■ **Directions**
Output every record exactly, apart from its images.

■ **Stored items from a collection**
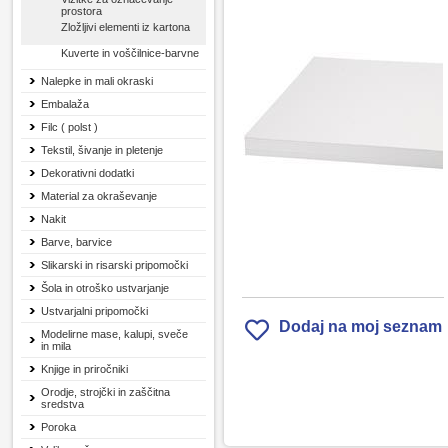
prostora
Zložljivi elementi iz kartona
Kuverte in voščilnice-barvne
Nalepke in mali okraski
Embalaža
Filc ( polst )
Tekstil, šivanje in pletenje
Dekorativni dodatki
Material za okraševanje
Nakit
Barve, barvice
Slikarski in risarski pripomočki
Šola in otroško ustvarjanje
Ustvarjalni pripomočki
Dodaj na moj seznam
Modelirne mase, kalupi, sveče
in mila
Knjige in priročniki
Orodje, strojčki in zaščitna
sredstva
Poroka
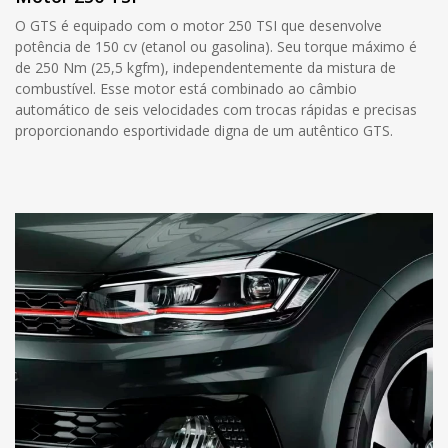
O GTS é equipado com o motor 250 TSI que desenvolve
potência de 150 cv (etanol ou gasolina). Seu torque máximo é
de 250 Nm (25,5 kgfm), independentemente da mistura de
combustível. Esse motor está combinado ao câmbio
automático de seis velocidades com trocas rápidas e precisas
proporcionando esportividade digna de um autêntico GTS.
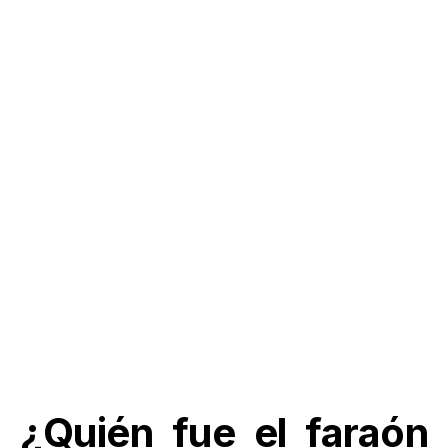
¿Quién fue el faraón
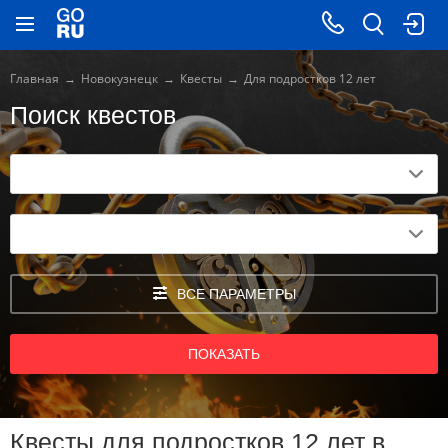
Главная
Новокузнецк
Квесты
Для подростков 12 лет
Поиск квестов
ВСЕ ПАРАМЕТРЫ
ПОКАЗАТЬ
Квесты для подростков 12 лет в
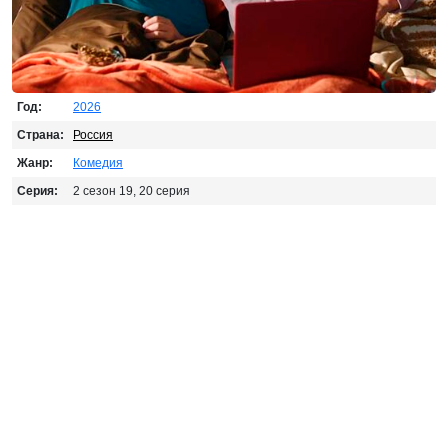
Год:
2026
Страна:
Россия
Жанр:
Комедия
Серия:
2 сезон 19, 20 серия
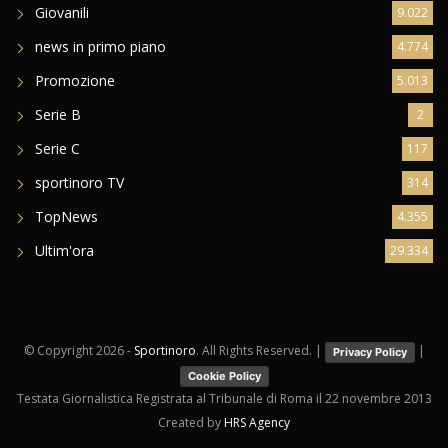
Giovanili
9.022
news in primo piano
4.774
Promozione
5.013
Serie B
2
Serie C
117
sportinoro TV
314
TopNews
4.355
Ultim'ora
29.334
© Copyright
2026 -
Sportinoro
. All Rights Reserved. |
|
Privacy Policy
Cookie Policy
Testata Giornalistica Registrata al Tribunale di Roma il 22 novembre 2013
Created by
HRS Agency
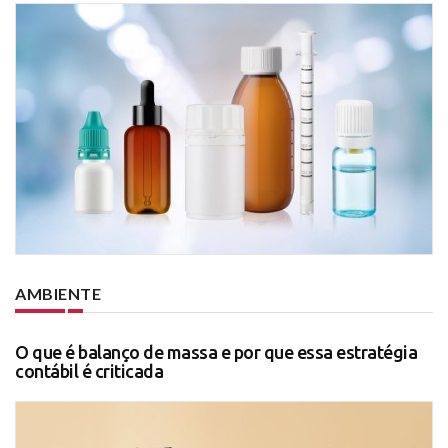
AMBIENTE
O que é balanço de massa e por que essa estratégia
contábil é criticada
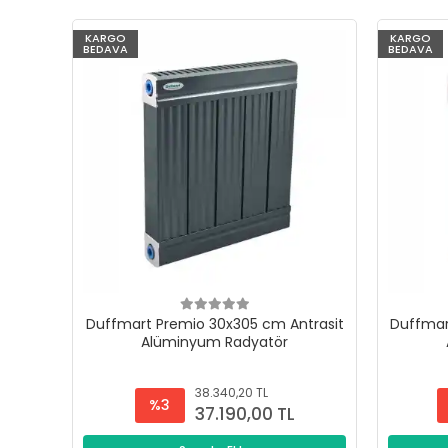
KARGO
KARGO
BEDAVA
BEDAVA
Duffmart Premio 30x305 cm Antrasit
Duffmar
Alüminyum Radyatör
38.340,20 TL
%3
37.190,00 TL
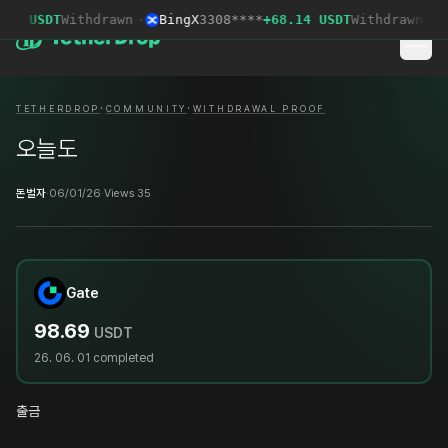
21 USDT
Withdrawn
·
BingX
3308****
+68.14 USDT
Withdrawn
·
·
·
TETHERDROP
COMMUNITY
WITHDRAWAL PROOF
오늘도
돈벌자
·
06/01/26
·
Views 35
Gate
98.69
USDT
26. 06. 01
completed
출금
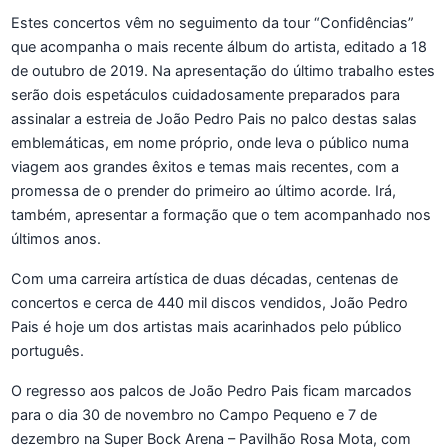
Estes concertos vêm no seguimento da tour “Confidências”
que acompanha o mais recente álbum do artista, editado a 18
de outubro de 2019. Na apresentação do último trabalho estes
serão dois espetáculos cuidadosamente preparados para
assinalar a estreia de João Pedro Pais no palco destas salas
emblemáticas, em nome próprio, onde leva o público numa
viagem aos grandes êxitos e temas mais recentes, com a
promessa de o prender do primeiro ao último acorde. Irá,
também, apresentar a formação que o tem acompanhado nos
últimos anos.
Com uma carreira artística de duas décadas, centenas de
concertos e cerca de 440 mil discos vendidos, João Pedro
Pais é hoje um dos artistas mais acarinhados pelo público
português.
O regresso aos palcos de João Pedro Pais ficam marcados
para o dia 30 de novembro no Campo Pequeno e 7 de
dezembro na Super Bock Arena – Pavilhão Rosa Mota, com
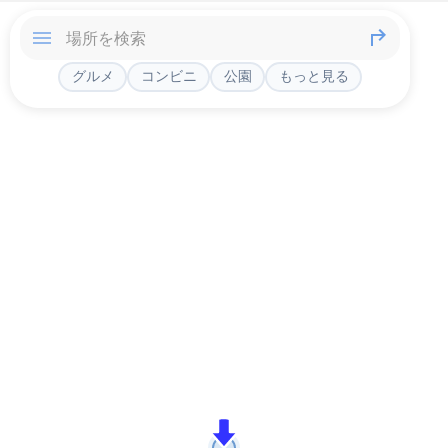
グルメ
コンビニ
公園
もっと見る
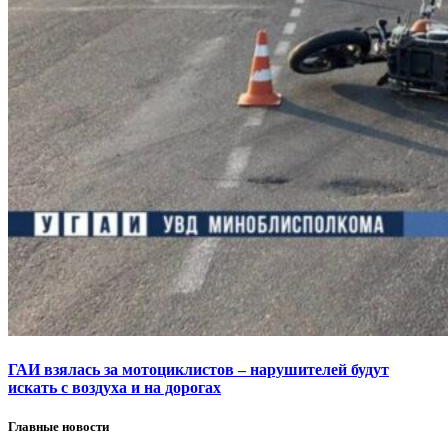
ГАИ взялась за мотоциклистов – нарушителей будут
искать с воздуха и на дорогах
Главные новости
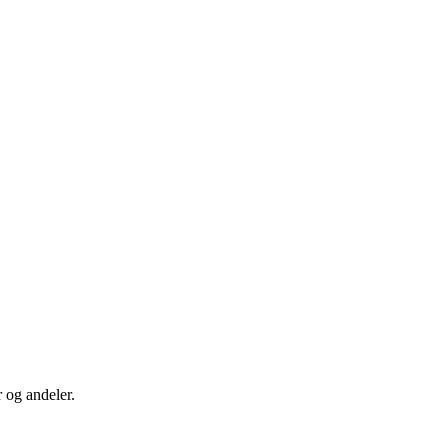
 og andeler.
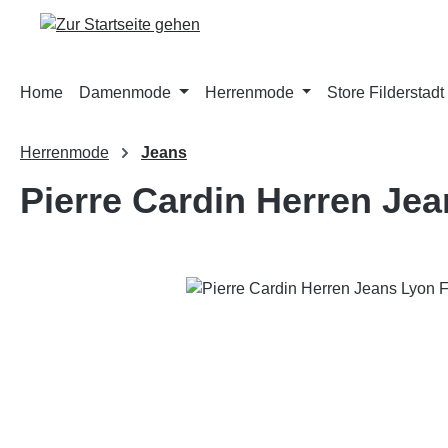
m Hauptinhalt springen
Zur Suche springen
Zur Hauptnavigation springen
Home
Damenmode
Herrenmode
Store Filderstadt
Herrenmode
Jeans
Pierre Cardin Herren Jea
Bildergalerie überspringen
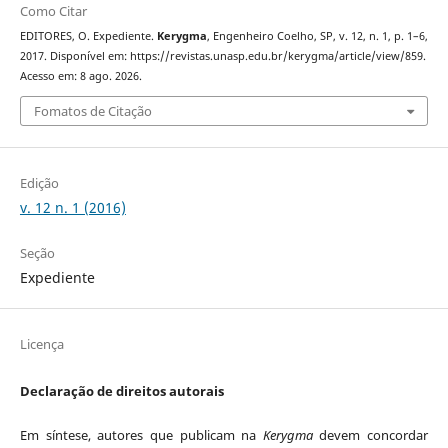
Como Citar
EDITORES, O. Expediente.
Kerygma
, Engenheiro Coelho, SP, v. 12, n. 1, p. 1–6,
2017. Disponível em: https://revistas.unasp.edu.br/kerygma/article/view/859.
Acesso em: 8 ago. 2026.
Fomatos de Citação
Edição
v. 12 n. 1 (2016)
Seção
Expediente
Licença
Declaração de direitos autorais
Em síntese, autores que publicam na
Kerygma
devem concordar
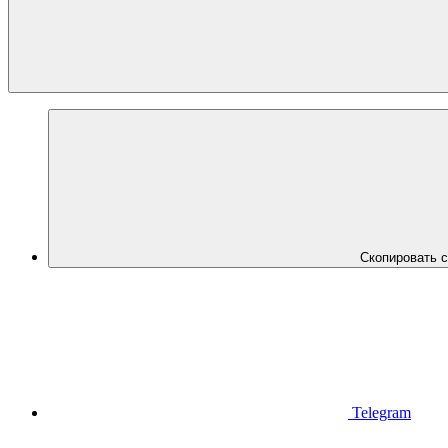
Скопировать 
Telegram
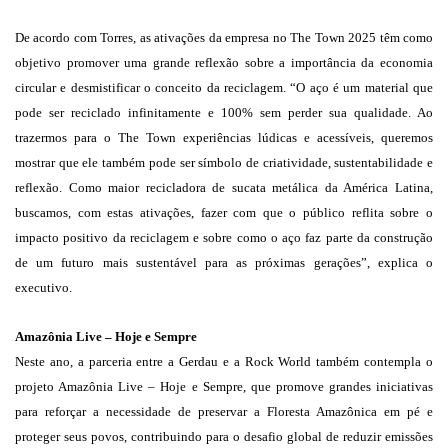
De acordo com Torres, as ativações da empresa no The Town 2025 têm como
objetivo promover uma grande reflexão sobre a importância da economia
circular e desmistificar o conceito da reciclagem. “O aço é um material que
pode ser reciclado infinitamente e 100% sem perder sua qualidade. Ao
trazermos para o The Town experiências lúdicas e acessíveis, queremos
mostrar que ele também pode ser símbolo de criatividade, sustentabilidade e
reflexão. Como maior recicladora de sucata metálica da América Latina,
buscamos, com estas ativações, fazer com que o público reflita sobre o
impacto positivo da reciclagem e sobre como o aço faz parte da construção
de um futuro mais sustentável para as próximas gerações”, explica o
executivo.
Amazônia Live – Hoje e Sempre
Neste ano, a parceria entre a Gerdau e a Rock World também contempla o
projeto Amazônia Live – Hoje e Sempre, que promove grandes iniciativas
para reforçar a necessidade de preservar a Floresta Amazônica em pé e
proteger seus povos, contribuindo para o desafio global de reduzir emissões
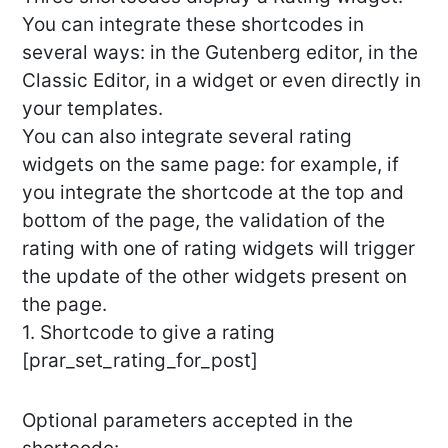
You can integrate these shortcodes in
several ways: in the Gutenberg editor, in the
Classic Editor, in a widget or even directly in
your templates.
You can also integrate several rating
widgets on the same page: for example, if
you integrate the shortcode at the top and
bottom of the page, the validation of the
rating with one of rating widgets will trigger
the update of the other widgets present on
the page.
1. Shortcode to give a rating
[prar_set_rating_for_post]
Optional parameters accepted in the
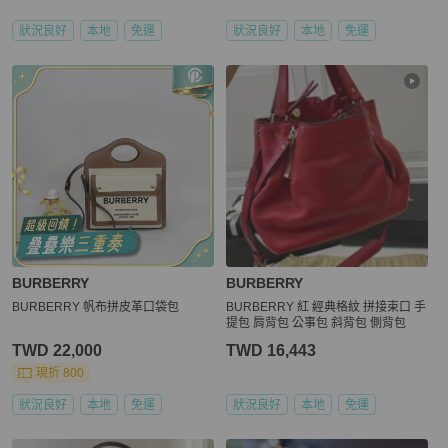
狀況良好
本地
免運
狀況良好
本地
免運
BURBERRY
BURBERRY
BURBERRY 帆布拼皮革口袋包
BURBERRY 紅 經典格紋 拼接束口 手
提包 肩背包 公事包 斜背包 側背包
TWD 22,000
TWD 16,443
現折 800
狀況良好
本地
免運
狀況良好
本地
免運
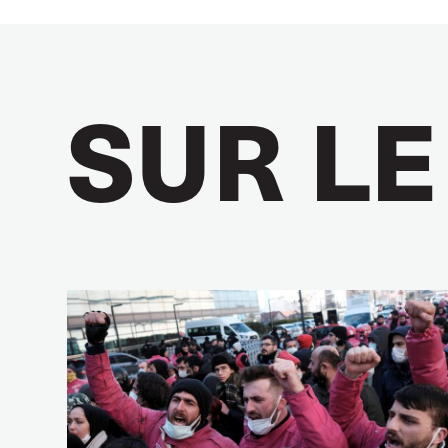
SUR LE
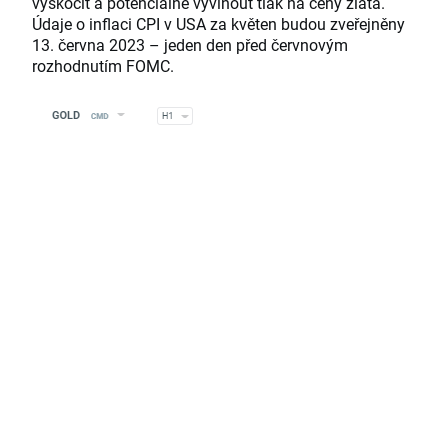
vyskočit a potenciálně vyvinout tlak na ceny zlata.
Údaje o inflaci CPI v USA za květen budou zveřejněny
13. června 2023 – jeden den před červnovým
rozhodnutím FOMC.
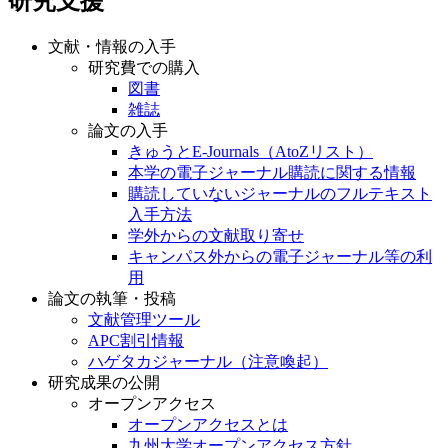
研究支援
文献・情報の入手
研究費での購入
図書
雑誌
論文の入手
きゅうとE-Journals（AtoZリスト）
本学の電子ジャーナル購読に関する情報
購読していないジャーナルのフルテキスト
入手方法
学外からの文献取り寄せ
キャンパス外からの電子ジャーナル等の利
用
論文の執筆・投稿
文献管理ツール
APC割引情報
ハゲタカジャーナル（注意喚起）
研究成果の公開
オープンアクセス
オープンアクセスとは
九州大学オープンアクセス方針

■ **Exercise response**
prostora
Zložljivi elementi iz kartona
Kuverte in voščilnice-barvne
Nalepke in mali okraski
Embalaža
Filc ( polst )
Tekstil, šivanje in pletenje
Dekorativni dodatki
Material za okraševanje
Nakit
Barve, barvice
Slikarski in risarski pripomočki
Šola in otroško ustvarjanje
Ustvarjalni pripomočki
Dodaj na moj seznam
Modelirne mase, kalupi, sveče
in mila
Knjige in priročniki
Orodje, strojčki in zaščitna
sredstva
Poroka
O GTS é equipado com o motor 250 TSI que desenvolve
potência de 150 cv (etanol ou gasolina). Seu torque máximo é
de 250 Nm (25,5 kgfm), independentemente da mistura de
combustível. Esse motor está combinado ao câmbio
automático de seis velocidades com trocas rápidas e precisas
proporcionando esportividade digna de um autêntico GTS.
¿Quién fue el faraón
Главная
Новокузнецк
Квесты
Для подростков 12 лет
Поиск квестов
ВСЕ ПАРАМЕТРЫ
ПОКАЗАТЬ
Квесты для подростков 12 лет в
Год:
2026
Страна:
Россия
Жанр:
Комедия
Серия:
2 сезон 19, 20 серия
Giovanili
9.022
news in primo piano
4.774
Promozione
5.013
Serie B
2
Serie C
117
sportinoro TV
314
TopNews
4.355
Ultim'ora
29.334
© Copyright
2026 -
Sportinoro
. All Rights Reserved. |
|
Privacy Policy
Cookie Policy
Testata Giornalistica Registrata al Tribunale di Roma il 22 novembre 2013
Created by
HRS Agency
AMBIENTE
O que é balanço de massa e por que essa estratégia
contábil é criticada
KARGO
KARGO
BEDAVA
BEDAVA
Duffmart Premio 30x305 cm Antrasit
Duffmar
Alüminyum Radyatör
38.340,20 TL
%3
37.190,00 TL
21 USDT
Withdrawn
·
BingX
3308****
+68.14 USDT
Withdrawn
·
·
·
TETHERDROP
COMMUNITY
WITHDRAWAL PROOF
오늘도
돈벌자
·
06/01/26
·
Views 35
Gate
98.69
USDT
26. 06. 01
completed
출금
Estes concertos vêm no seguimento da tour “Confidências”
que acompanha o mais recente álbum do artista, editado a 18
de outubro de 2019. Na apresentação do último trabalho estes
serão dois espetáculos cuidadosamente preparados para
assinalar a estreia de João Pedro Pais no palco destas salas
emblemáticas, em nome próprio, onde leva o público numa
viagem aos grandes êxitos e temas mais recentes, com a
promessa de o prender do primeiro ao último acorde. Irá,
também, apresentar a formação que o tem acompanhado nos
últimos anos.
Com uma carreira artística de duas décadas, centenas de
concertos e cerca de 440 mil discos vendidos, João Pedro
Pais é hoje um dos artistas mais acarinhados pelo público
português.
O regresso aos palcos de João Pedro Pais ficam marcados
para o dia 30 de novembro no Campo Pequeno e 7 de
dezembro na Super Bock Arena – Pavilhão Rosa Mota, com
グルメ
コンビニ
公園
もっと見る
ГАИ взялась за мотоциклистов – нарушителей будут
искать с воздуха и на дорогах
Главные новости
 og andeler.
m Hauptinhalt springen
Zur Suche springen
Zur Hauptnavigation springen
Home
Damenmode
Herrenmode
Store Filderstadt
Herrenmode
Jeans
Pierre Cardin Herren Jea
Bildergalerie überspringen
Como Citar
EDITORES, O. Expediente.
Kerygma
, Engenheiro Coelho, SP, v. 12, n. 1, p. 1–6,
2017. Disponível em: https://revistas.unasp.edu.br/kerygma/article/view/859.
Acesso em: 8 ago. 2026.
Fomatos de Citação
Edição
v. 12 n. 1 (2016)
Seção
Expediente
Licença
Declaração de direitos autorais
Em síntese, autores que publicam na
Kerygma
devem concordar
Скопировать 
Telegram
De acordo com Torres, as ativações da empresa no The Town 2025 têm como
objetivo promover uma grande reflexão sobre a importância da economia
circular e desmistificar o conceito da reciclagem. “O aço é um material que
pode ser reciclado infinitamente e 100% sem perder sua qualidade. Ao
trazermos para o The Town experiências lúdicas e acessíveis, queremos
mostrar que ele também pode ser símbolo de criatividade, sustentabilidade e
reflexão. Como maior recicladora de sucata metálica da América Latina,
buscamos, com estas ativações, fazer com que o público reflita sobre o
impacto positivo da reciclagem e sobre como o aço faz parte da construção
de um futuro mais sustentável para as próximas gerações”, explica o
executivo.
Amazônia Live – Hoje e Sempre
Neste ano, a parceria entre a Gerdau e a Rock World também contempla o
projeto Amazônia Live – Hoje e Sempre, que promove grandes iniciativas
para reforçar a necessidade de preservar a Floresta Amazônica em pé e
proteger seus povos, contribuindo para o desafio global de reduzir emissões
You can integrate these shortcodes in
several ways: in the Gutenberg editor, in the
Classic Editor, in a widget or even directly in
your templates.
You can also integrate several rating
widgets on the same page: for example, if
you integrate the shortcode at the top and
bottom of the page, the validation of the
rating with one of rating widgets will trigger
the update of the other widgets present on
the page.
1. Shortcode to give a rating
[prar_set_rating_for_post]
Optional parameters accepted in the
狀況良好
本地
免運
狀況良好
本地
免運
BURBERRY
BURBERRY
BURBERRY 帆布拼皮革口袋包
BURBERRY 紅 經典格紋 拼接束口 手
提包 肩背包 公事包 斜背包 側背包
TWD 22,000
TWD 16,443
現折 800
狀況良好
本地
免運
狀況良好
本地
免運
SUR LE
vyskočit a potenciálně vyvinout tlak na ceny zlata.
Údaje o inflaci CPI v USA za květen budou zveřejněny
13. června 2023 – jeden den před červnovým
rozhodnutím FOMC.
研究支援
文献・情報の入手
研究費での購入
図書
雑誌
論文の入手
きゅうとE-Journals（AtoZリスト）
本学の電子ジャーナル購読に関する情報
購読していないジャーナルのフルテキスト
入手方法
学外からの文献取り寄せ
キャンパス外からの電子ジャーナル等の利
用
論文の執筆・投稿
文献管理ツール
APC割引情報
ハゲタカジャーナル（注意喚起）
研究成果の公開
オープンアクセス
オープンアクセスとは
九州大学オープンアクセス方針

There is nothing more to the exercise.